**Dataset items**
· · · ·
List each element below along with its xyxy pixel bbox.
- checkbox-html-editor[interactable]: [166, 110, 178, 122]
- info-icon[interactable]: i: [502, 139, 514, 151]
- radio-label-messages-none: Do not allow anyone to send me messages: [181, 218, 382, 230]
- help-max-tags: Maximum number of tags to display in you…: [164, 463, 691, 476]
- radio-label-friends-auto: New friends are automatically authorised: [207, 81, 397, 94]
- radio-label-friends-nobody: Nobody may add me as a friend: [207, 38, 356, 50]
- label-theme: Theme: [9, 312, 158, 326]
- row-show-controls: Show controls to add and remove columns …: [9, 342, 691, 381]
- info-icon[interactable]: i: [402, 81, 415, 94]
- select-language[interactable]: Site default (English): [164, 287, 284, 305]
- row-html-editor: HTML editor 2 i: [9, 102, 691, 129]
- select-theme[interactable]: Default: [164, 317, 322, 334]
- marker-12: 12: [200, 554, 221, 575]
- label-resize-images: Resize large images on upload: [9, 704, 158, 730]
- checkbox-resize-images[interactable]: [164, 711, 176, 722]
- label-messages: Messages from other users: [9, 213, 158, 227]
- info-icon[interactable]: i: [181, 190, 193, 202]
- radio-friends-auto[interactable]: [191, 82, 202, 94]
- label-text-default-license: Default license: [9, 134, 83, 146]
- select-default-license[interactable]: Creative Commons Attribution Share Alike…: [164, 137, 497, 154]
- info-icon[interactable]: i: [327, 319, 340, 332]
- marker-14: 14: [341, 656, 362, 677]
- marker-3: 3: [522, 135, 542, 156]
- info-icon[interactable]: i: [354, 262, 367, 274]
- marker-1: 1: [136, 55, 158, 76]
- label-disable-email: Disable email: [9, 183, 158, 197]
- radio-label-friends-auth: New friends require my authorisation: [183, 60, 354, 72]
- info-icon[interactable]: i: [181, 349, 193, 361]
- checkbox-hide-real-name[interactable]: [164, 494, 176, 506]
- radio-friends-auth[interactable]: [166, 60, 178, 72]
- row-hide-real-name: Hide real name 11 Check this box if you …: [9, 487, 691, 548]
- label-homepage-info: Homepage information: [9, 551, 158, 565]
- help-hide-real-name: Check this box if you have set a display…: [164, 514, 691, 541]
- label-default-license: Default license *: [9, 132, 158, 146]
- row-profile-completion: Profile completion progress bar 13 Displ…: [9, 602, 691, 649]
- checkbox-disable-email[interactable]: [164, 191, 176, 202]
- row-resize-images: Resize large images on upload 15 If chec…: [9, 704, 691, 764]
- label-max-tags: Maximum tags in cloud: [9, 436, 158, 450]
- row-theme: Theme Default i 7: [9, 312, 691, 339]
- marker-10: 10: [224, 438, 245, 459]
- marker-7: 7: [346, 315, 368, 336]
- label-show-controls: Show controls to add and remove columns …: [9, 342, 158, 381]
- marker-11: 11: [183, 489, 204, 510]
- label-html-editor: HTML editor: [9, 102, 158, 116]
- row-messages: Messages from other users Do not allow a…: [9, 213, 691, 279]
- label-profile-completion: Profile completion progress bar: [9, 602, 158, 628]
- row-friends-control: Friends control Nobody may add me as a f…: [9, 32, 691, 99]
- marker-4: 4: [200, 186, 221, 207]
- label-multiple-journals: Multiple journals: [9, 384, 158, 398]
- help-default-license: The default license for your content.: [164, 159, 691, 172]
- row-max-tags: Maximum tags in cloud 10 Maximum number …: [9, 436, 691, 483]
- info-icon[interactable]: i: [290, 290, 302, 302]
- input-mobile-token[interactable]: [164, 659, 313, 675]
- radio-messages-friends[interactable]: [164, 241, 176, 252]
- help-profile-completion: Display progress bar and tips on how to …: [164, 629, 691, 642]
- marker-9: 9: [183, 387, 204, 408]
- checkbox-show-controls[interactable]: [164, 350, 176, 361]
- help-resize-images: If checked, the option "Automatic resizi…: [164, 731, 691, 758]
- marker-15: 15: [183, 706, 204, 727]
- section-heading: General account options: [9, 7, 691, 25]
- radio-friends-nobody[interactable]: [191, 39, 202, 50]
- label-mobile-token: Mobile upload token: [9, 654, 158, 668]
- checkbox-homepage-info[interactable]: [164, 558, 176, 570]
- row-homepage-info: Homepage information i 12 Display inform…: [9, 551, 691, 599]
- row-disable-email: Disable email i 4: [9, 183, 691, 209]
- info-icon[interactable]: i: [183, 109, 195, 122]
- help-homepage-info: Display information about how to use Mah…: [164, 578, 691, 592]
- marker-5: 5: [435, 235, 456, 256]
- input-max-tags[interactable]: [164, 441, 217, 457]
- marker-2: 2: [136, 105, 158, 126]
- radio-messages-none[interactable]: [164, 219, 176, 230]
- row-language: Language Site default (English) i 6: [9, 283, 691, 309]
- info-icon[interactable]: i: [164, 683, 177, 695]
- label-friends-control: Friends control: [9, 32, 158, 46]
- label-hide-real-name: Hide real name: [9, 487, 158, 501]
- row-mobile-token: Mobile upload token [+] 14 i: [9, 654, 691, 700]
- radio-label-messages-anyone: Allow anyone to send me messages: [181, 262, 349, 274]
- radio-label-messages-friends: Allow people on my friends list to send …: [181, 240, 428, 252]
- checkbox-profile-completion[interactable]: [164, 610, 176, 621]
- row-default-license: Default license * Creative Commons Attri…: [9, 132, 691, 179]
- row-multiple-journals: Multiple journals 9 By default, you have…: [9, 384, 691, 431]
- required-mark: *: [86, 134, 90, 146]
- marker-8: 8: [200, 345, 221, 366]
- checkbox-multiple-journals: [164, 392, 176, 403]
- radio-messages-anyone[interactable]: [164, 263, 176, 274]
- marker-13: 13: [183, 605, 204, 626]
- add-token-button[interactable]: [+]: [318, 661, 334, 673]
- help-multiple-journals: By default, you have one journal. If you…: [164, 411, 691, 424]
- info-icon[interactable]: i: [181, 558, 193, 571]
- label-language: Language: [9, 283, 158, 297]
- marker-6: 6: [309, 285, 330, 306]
· · · ·
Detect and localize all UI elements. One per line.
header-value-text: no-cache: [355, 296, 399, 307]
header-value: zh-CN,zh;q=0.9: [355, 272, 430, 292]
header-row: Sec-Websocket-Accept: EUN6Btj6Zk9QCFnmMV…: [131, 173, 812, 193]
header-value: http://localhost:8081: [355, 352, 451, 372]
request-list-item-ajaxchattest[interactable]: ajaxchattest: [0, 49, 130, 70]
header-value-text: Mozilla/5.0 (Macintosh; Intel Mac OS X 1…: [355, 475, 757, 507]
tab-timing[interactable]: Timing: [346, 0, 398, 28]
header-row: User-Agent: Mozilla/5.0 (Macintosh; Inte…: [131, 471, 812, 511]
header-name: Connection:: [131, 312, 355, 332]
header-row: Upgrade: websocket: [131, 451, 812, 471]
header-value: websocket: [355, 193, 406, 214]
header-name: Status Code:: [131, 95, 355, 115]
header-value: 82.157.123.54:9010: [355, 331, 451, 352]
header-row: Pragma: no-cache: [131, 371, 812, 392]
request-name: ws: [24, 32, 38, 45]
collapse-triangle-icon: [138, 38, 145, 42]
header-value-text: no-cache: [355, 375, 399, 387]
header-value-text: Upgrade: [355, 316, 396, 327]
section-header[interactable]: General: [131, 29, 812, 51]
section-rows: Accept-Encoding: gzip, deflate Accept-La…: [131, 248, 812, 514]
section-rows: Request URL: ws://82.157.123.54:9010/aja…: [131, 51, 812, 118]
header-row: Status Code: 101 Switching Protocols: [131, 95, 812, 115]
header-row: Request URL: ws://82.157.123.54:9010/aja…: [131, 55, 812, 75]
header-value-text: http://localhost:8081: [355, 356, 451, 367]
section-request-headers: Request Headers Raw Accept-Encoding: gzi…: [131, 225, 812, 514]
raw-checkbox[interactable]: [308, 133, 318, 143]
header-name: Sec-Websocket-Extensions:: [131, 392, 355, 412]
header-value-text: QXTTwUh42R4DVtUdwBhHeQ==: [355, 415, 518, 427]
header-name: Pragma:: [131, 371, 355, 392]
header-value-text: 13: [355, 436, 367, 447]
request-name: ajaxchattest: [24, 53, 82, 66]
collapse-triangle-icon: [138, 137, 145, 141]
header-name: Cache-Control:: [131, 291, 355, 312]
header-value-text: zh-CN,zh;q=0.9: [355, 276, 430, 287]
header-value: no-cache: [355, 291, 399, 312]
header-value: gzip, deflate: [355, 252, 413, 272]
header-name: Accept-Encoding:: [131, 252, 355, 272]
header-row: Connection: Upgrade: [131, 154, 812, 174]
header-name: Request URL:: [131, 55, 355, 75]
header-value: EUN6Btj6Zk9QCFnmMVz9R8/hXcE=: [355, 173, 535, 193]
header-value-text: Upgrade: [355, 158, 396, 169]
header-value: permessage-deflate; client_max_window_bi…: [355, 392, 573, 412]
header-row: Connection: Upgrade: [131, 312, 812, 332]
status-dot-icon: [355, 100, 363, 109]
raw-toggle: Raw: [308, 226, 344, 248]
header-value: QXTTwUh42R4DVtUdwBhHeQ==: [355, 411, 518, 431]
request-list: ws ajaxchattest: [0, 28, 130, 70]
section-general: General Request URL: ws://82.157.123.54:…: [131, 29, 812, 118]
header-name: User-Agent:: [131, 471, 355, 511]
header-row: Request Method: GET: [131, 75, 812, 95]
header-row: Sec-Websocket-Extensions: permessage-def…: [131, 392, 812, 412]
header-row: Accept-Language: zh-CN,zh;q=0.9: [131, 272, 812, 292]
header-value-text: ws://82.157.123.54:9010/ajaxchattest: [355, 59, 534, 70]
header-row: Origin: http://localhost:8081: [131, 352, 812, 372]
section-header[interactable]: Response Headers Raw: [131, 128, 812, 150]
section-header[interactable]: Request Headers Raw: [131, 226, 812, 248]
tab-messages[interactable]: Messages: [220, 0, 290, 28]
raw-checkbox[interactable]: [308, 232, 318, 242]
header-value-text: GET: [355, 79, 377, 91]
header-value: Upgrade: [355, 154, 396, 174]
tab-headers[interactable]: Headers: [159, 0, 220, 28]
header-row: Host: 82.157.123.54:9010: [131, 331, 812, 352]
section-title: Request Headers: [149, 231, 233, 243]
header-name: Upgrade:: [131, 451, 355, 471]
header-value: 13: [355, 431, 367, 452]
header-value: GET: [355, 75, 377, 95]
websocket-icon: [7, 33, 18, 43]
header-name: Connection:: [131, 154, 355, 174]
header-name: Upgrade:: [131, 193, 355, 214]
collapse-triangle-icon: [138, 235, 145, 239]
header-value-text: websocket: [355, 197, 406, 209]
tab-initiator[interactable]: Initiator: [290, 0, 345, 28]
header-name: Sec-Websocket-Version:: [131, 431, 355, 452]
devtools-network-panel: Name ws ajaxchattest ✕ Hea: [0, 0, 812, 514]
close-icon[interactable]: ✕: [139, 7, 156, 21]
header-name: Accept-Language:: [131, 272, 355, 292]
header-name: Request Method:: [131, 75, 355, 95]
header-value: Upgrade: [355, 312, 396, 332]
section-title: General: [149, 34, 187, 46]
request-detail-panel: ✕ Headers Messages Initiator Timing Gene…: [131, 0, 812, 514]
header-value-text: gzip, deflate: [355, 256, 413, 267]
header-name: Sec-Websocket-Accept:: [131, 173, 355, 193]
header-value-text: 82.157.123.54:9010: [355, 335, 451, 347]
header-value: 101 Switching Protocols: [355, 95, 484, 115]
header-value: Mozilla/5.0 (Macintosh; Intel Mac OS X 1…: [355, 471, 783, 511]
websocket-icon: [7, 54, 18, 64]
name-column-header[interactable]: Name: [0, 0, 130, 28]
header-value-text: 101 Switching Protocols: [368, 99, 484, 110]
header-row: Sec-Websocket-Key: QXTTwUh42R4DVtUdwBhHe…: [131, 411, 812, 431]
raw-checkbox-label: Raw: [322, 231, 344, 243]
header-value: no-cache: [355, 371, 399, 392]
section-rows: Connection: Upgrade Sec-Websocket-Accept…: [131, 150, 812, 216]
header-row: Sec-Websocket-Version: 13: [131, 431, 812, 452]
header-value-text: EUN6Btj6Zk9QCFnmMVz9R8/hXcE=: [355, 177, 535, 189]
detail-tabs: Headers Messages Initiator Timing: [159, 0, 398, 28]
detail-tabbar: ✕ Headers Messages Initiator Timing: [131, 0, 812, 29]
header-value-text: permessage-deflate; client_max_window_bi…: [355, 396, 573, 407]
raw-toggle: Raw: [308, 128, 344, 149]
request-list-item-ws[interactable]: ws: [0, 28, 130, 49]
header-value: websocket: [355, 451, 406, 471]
· · · ·
**ACTIVITY**
In the entries above, find lines with "Code" and copy each.

**TASK ANSWER**
header-name: Status Code:: [131, 95, 355, 115]
header-row: Status Code: 101 Switching Protocols: [131, 95, 812, 115]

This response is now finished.